Physics extra credit exam

The major field test listed below can get you some extra credit in optics class. Here's how it works:
  • +2.5% for attending
  • variable extra credit up to +2.5% based on your performance (based on national percentile rank, not raw score)
Details:
    The Dept. of Physics & Astronomy would like all Sophomore,
    Junior & Senior Physics majors to take the Physics Major Field
    Test (MFT) in 2.5 weeks:

    ** Monday 25 April in 203 Gallalee **

    This is an annual event in our program that helps us evaluate
    the strengths and weaknesses of our teaching.

    You may _START_ the exam any time between

    **  3:00-4:00pm    **

    You are allowed 2 hours for the exam.

    ** PLEASE E-MAIL me, Ray White   rwhite@ua.edu     **
    ** AS SOON AS POSSIBLE IF YOU PLAN TO TAKE THIS EXAM.  **

    This exam is an extra credit opportunity for all 200-, 300-,
    & 400-level physics & astronomy courses this semester
    (in some courses, it may be a required component).

    We will also offer a 8GB flash drive to all students who
    participate, as well as free drinks and munchies. Additional
    awards will be given to the top sophomore, junior, senior scorers.

    The Physics MFT is online, consists of 70 multiple-choice
    questions, with immediate grading.  Only correct answers are
    scored, and there is NO PENALTY for omissions or wrong answers.

    We will provide scratch notebooks for you to use (which we will
    collect when you are done) and calculators are NOT allowed.

    Students may view sample questions online at www.ets.org:
    http://www.ets.org/Media/Tests/MFT/pdf/mft_samp_questions_physics.pdf

    We appreciate your help in finding where we can improve our teaching !!

    If you have any questions, please contact: Ray White, Physics & Astronomy Chair

    Wednesday, April 13, 2011

    Cramming

    If you feel the need, some relevant sample exercises:

    Lasers: know the types, know the physical requirements for a system to exhibit lasing, know the rate equations. See the notes I posted for some of this, as well as your own notes from the lectures (that you obviously attended, seeing as this stuff is on the exam, right?).

    Geometric optics: uh, lenses. And mirrors. There is not much more to it.

    Interference: know HW5 well, 9.18, 9.24. Know how to solve the 2 slit or 2 antenna problem cold.

    Diffraction: 10.3,4,10,26,27,33,41 (some of these are very short)

    I'm not suggesting you do all of these in the next 10.5 hours before the exam, but if you glance at them and quickly review the ones you aren't sure of, you would be quite clever.

    Lastly, prepare your formula sheet well, since there isn't one on the exam. Actually, there are only a small handful of equations required if you have your wits about you. The rest is math.

    Last-minute help

    You can find some my notes on lasers from PH253 here. You may want to skim the 'identical particles and statistics' notes for background on the introduction if you're curious, but the core laser stuff starts on around page 7 and is pretty self-contained.

    This is not exactly what Dr.

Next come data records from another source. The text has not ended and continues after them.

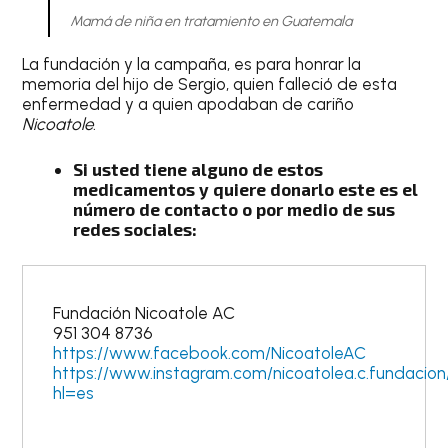
Mamá de niña en tratamiento en Guatemala
La fundación y la campaña, es para honrar la
memoria del hijo de Sergio, quien falleció de esta
enfermedad y a quien apodaban de cariño
Nicoatole
.
Si usted tiene alguno de estos
medicamentos y quiere donarlo este es el
número de contacto o por medio de sus
redes sociales:
Fundación Nicoatole AC
951 304 8736
https://www.facebook.com/NicoatoleAC
https://www.instagram.com/nicoatolea.c.fundacion
hl=es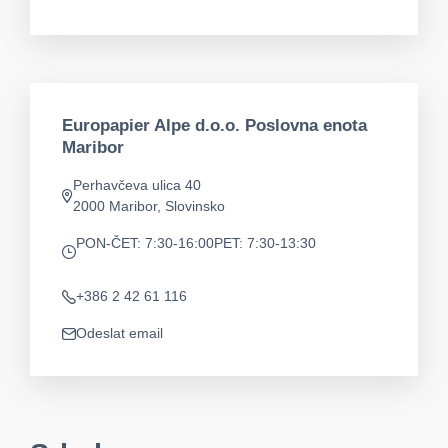
app.mail
Europapier Alpe d.o.o. Poslovna enota
Maribor
Perhavčeva ulica 40
Adresa
2000 Maribor, Slovinsko
PON-ČET: 7:30-16:00
PET: 7:30-13:30
app.opening-times
+386 2 42 61 116
Telefon
Odeslat email
app.mail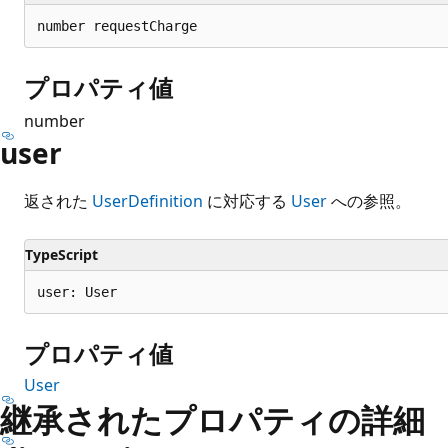
number requestCharge
プロパティ値
number
user
返された
UserDefinition
に対応する
User
への参照。
TypeScript
user: User
プロパティ値
User
継承されたプロパティの詳細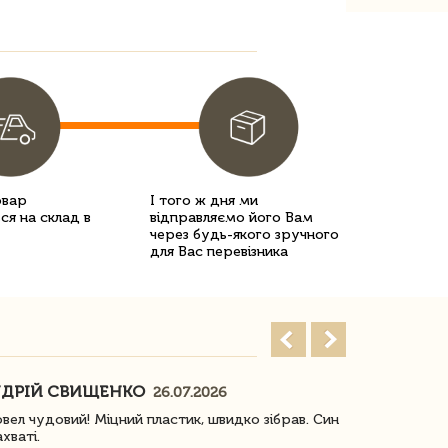
овар
І того ж дня ми
ся на склад в
відправляємо його Вам
через будь-якого зручного
для Вас перевізника
ДРІЙ СВИЩЕНКО
НАСТЯ
26.07.2026
18
овел чудовий! Міцний пластик, швидко зібрав. Син
Посилку отр
ахваті.
задоволена!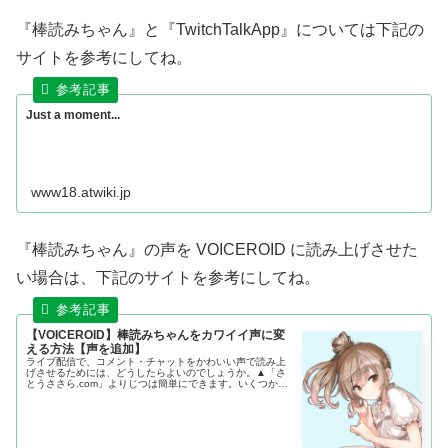
『棒読みちゃん』と『TwitchTalkApp』については下記の
サイトを参考にしてね。
Just a moment...
www18.atwiki.jp
『棒読みちゃん』の声を VOICEROID に読み上げさせた
い場合は、下記のサイトを参考にしてね。
【VOICEROID】棒読みちゃんをカワイイ声に変
える方法【声を追加】
ライブ配信で、コメント・チャットをかわいい声で読み上
げさせるためには、どうしたらよいのでしょうか。▲「さ
とうささら.com」よりじつは簡単にできます。いくつかソ
フトを用意して、設定するだけです。そうすれば、いつも
と違う音声が追加されて、人間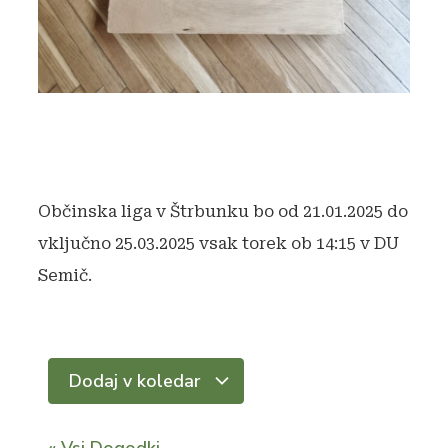
Občinska liga v Štrbunku bo od 21.01.2025 do
vključno 25.03.2025 vsak torek ob 14:15 v DU
Semič.
Dodaj v koledar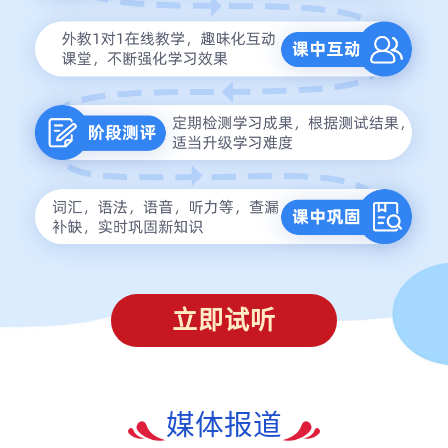
立即试听
媒体报道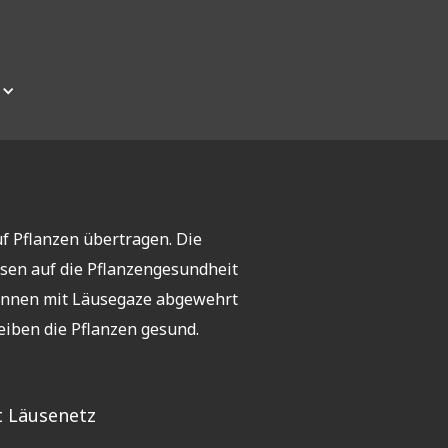
uf Pflanzen übertragen. Die
sen auf die Pflanzengesundheit
önnen mit Läusegaze abgewehrt
eiben die Pflanzen gesund.
t Läusenetz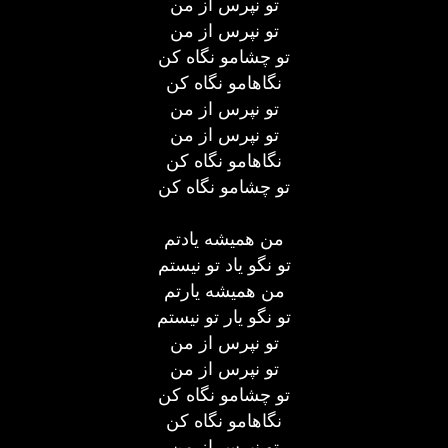
تو نپرس از من
تو نپرس از من
تو چشامو نگاه کن
نگاهامو نگاه کن
تو نپرس از من
تو نپرس از من
نگاهامو نگاه کن
تو چشامو نگاه کن
من همیشه یادتم
تو نگو یاد تو نیستم
من همیشه یارتم
تو نگو یار تو نیستم
تو نپرس از من
تو نپرس از من
تو چشامو نگاه کن
نگاهامو نگاه کن
تو نپرس از من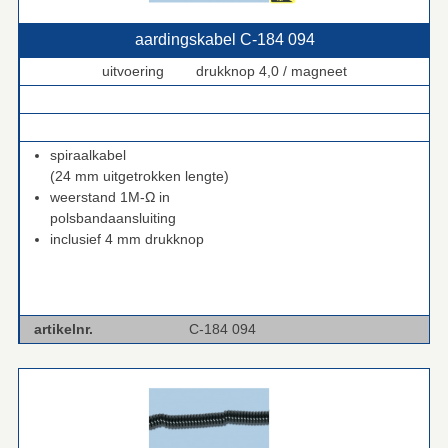
aardingskabel C‑184 094
uitvoering drukknop 4,0 / magneet
.
.
spiraalkabel
(24 mm uitgetrokken lengte)
weerstand 1M-Ω in
polsbandaansluiting
inclusief 4 mm drukknop
artikelnr.
C-184 094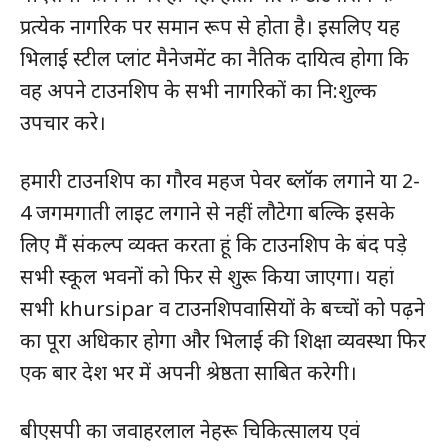
प्रत्येक नागरिक पर समान रूप से होता है। इसलिए यह
भिलाई स्टील प्लांट मैनेजमेंट का नैतिक दायित्व होगा कि
वह अपने टाउनशिप के सभी नागरिकों का नि:शुल्क
उपचार करे।
हमारी टाउनशिप का गौरव महज पेवर ब्लॉक लगाने या 2-
4 जगमगाती लाइट लगाने से नहीं लौटेगा बल्कि इसके
लिए मैं संकल्प व्यक्त करता हूं कि टाउनशिप के बंद पड़े
सभी स्कूल भवनों को फिर से शुरू किया जाएगा। यहां
सभी khursipar व टाउनशिपवासियों के बच्चों को पढ़ने
का पूरा अधिकार होगा और भिलाई की शिक्षा व्यवस्था फिर
एक बार देश भर में अपनी श्रेष्ठता साबित करेगी।
हमसे जुड़े
बीएसपी का जवाहरलाल नेहरू चिकित्सालय एवं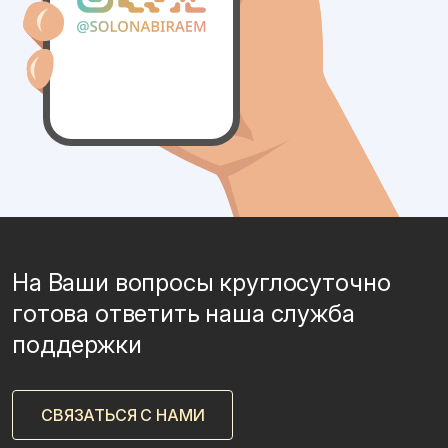
На Ваши вопросы круглосуточно
готова ответить наша служба
поддержки
СВЯЗАТЬСЯ С НАМИ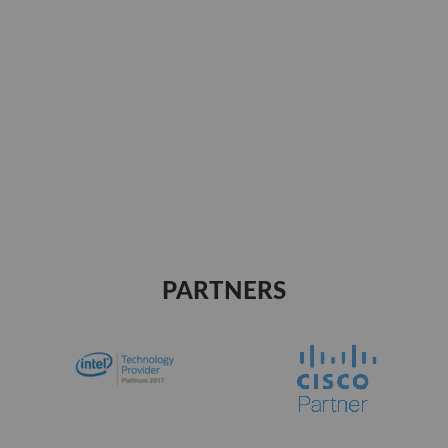
PARTNERS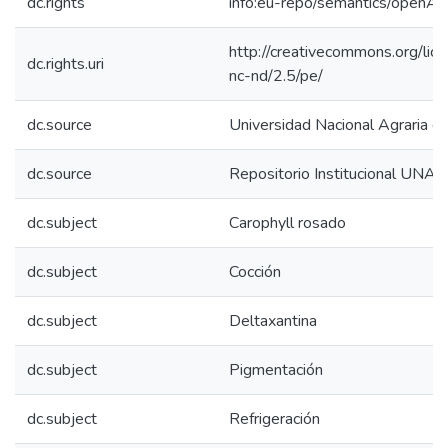
dc.rights
info:eu-repo/semantics/openAc
http://creativecommons.org/lic
dc.rights.uri
nc-nd/2.5/pe/
dc.source
Universidad Nacional Agraria de
dc.source
Repositorio Institucional UNAS
dc.subject
Carophyll rosado
dc.subject
Cocción
dc.subject
Deltaxantina
dc.subject
Pigmentación
dc.subject
Refrigeración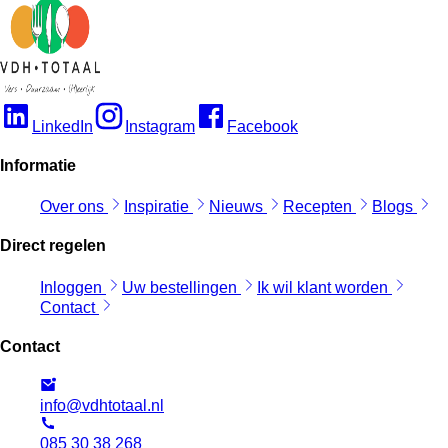
LinkedIn
Instagram
Facebook
Informatie
Over ons
Inspiratie
Nieuws
Recepten
Blogs
Direct regelen
Inloggen
Uw bestellingen
Ik wil klant worden
Contact
Contact
info@vdhtotaal.nl
085 30 38 268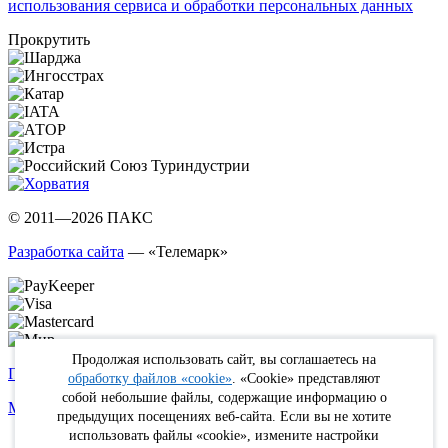
использования сервиса и обработки персональных данных
Прокрутить
© 2011—2026 ПАКС
Разработка сайта
— «Телемарк»
Продолжая использовать сайт, вы соглашаетесь на
Политика в отношении обработки персональных данных
обработку файлов «cookie»
. «Cookie» представляют
собой небольшие файлы, содержащие информацию о
Max
WhatsApp
Telegram
вКонтакте
Youtube
Rutube
предыдущих посещениях веб-сайта. Если вы не хотите
использовать файлы «cookie», измените настройки
Online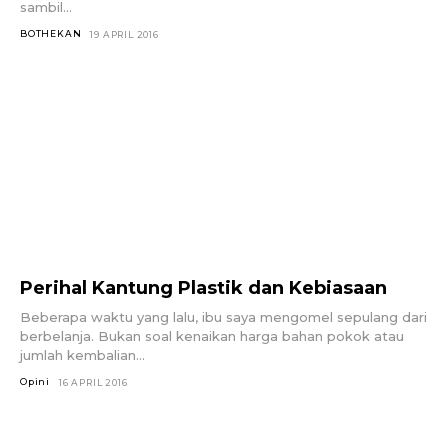
sambil...
BOTHEKAN
19 APRIL 2016
Perihal Kantung Plastik dan Kebiasaan
Beberapa waktu yang lalu, ibu saya mengomel sepulang dari
berbelanja. Bukan soal kenaikan harga bahan pokok atau
jumlah kembalian...
Opini
16 APRIL 2016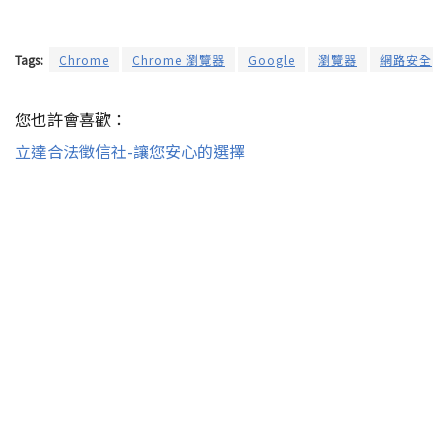
Tags:
Chrome
Chrome 瀏覽器
Google
瀏覽器
網路安全
您也許會喜歡：
立達合法徵信社-讓您安心的選擇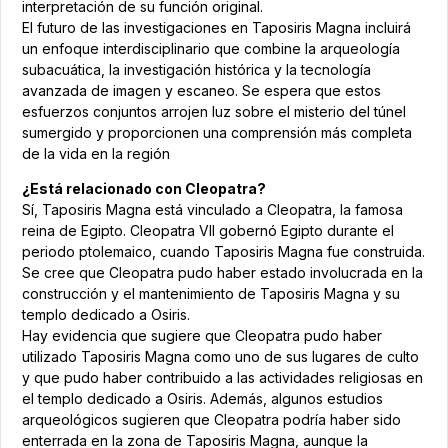
interpretación de su función original.
El futuro de las investigaciones en Taposiris Magna incluirá
un enfoque interdisciplinario que combine la arqueología
subacuática, la investigación histórica y la tecnología
avanzada de imagen y escaneo. Se espera que estos
esfuerzos conjuntos arrojen luz sobre el misterio del túnel
sumergido y proporcionen una comprensión más completa
de la vida en la región
¿Está relacionado con Cleopatra?
Sí, Taposiris Magna está vinculado a Cleopatra, la famosa
reina de Egipto. Cleopatra VII gobernó Egipto durante el
periodo ptolemaico, cuando Taposiris Magna fue construida.
Se cree que Cleopatra pudo haber estado involucrada en la
construcción y el mantenimiento de Taposiris Magna y su
templo dedicado a Osiris.
Hay evidencia que sugiere que Cleopatra pudo haber
utilizado Taposiris Magna como uno de sus lugares de culto
y que pudo haber contribuido a las actividades religiosas en
el templo dedicado a Osiris. Además, algunos estudios
arqueológicos sugieren que Cleopatra podría haber sido
enterrada en la zona de Taposiris Magna, aunque la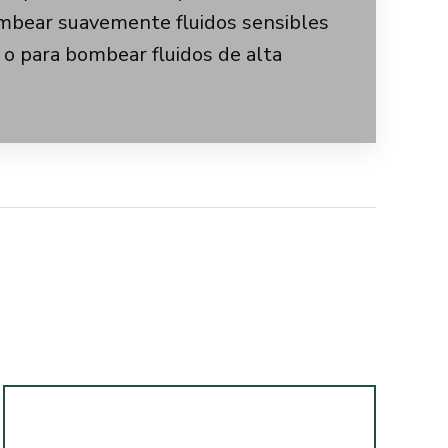
ombear suavemente fluidos sensibles
o o para bombear fluidos de alta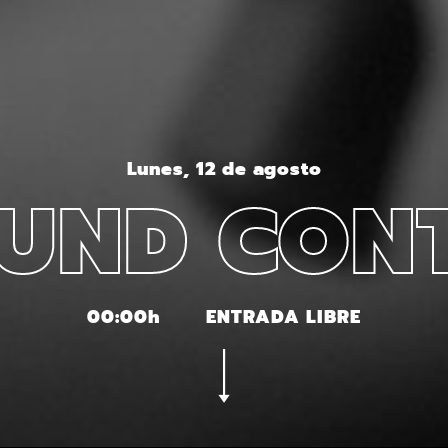
Lunes, 12 de agosto
UND CON
00:00h
ENTRADA LIBRE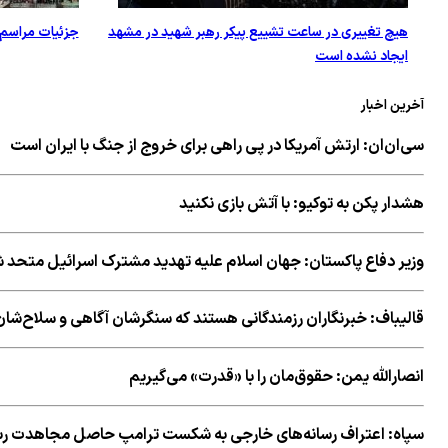
هیچ تغییری در ساعت تشییع پیکر رهبر شهید در مشهد
جزئیات مراسم 
ایجاد نشده است
آخرین اخبار
سی‌ان‌ان: ارتش آمریکا در پی راهی برای خروج از جنگ با ایران است
هشدار پکن به توکیو: با آتش بازی نکنید
وزیر دفاع پاکستان: جهان اسلام علیه تهدید مشترک اسرائیل متحد 
قالیباف: خبرنگاران رزمندگانی هستند که سنگرشان آگاهی و سلاح‌
انصارالله یمن: حقوق‌مان را با «قدرت» می‌گیریم
سپاه: اعتراف رسانه‌های خارجی به شکست ترامپ حاصل مجاهدت رسا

Kung covered, but probably close enough for some last-minute cramming ...

    Coming shortly: suggested problems to look over at the last minute.

    Monday, April 11, 2011

    This week

    Tomorrow (Tuesday):
    - Group B has a lecture (lasers 2)
    - Group A has a lab (interference)

    Thursday is exam #2 day (UPDATED):
    - Same format as last exam, same rules. Solve 5 of the 6 problems, but this time we'll treat the 6th one as bonus credit if you do all 6.
    - 3 of the problems will be: 1 general laser concepts (essay question), 1 more quantitative laser concepts (less essay), 1 geometrical optics (ray tracing type, potentially using formulas). For these, review laser lectures and last exam.
    - 3 other problems will be on interference and diffraction. The interference & diffraction questions will be confined to material we covered in lecture. Possible topics include: variants on the double slit, thin film interference, superposition of oscillators/antennas, diffraction gratings, and rectangular or other simple apertures.

    Wednesday, April 6, 2011

    Tomorrow

    Group A: lecture (lasers 2)
    Group B: lab (few slit interference)

    There is no procedure for the lab. You will be coming up with the procedure as part of the lab ... but it will be fairly obvious what you need to do!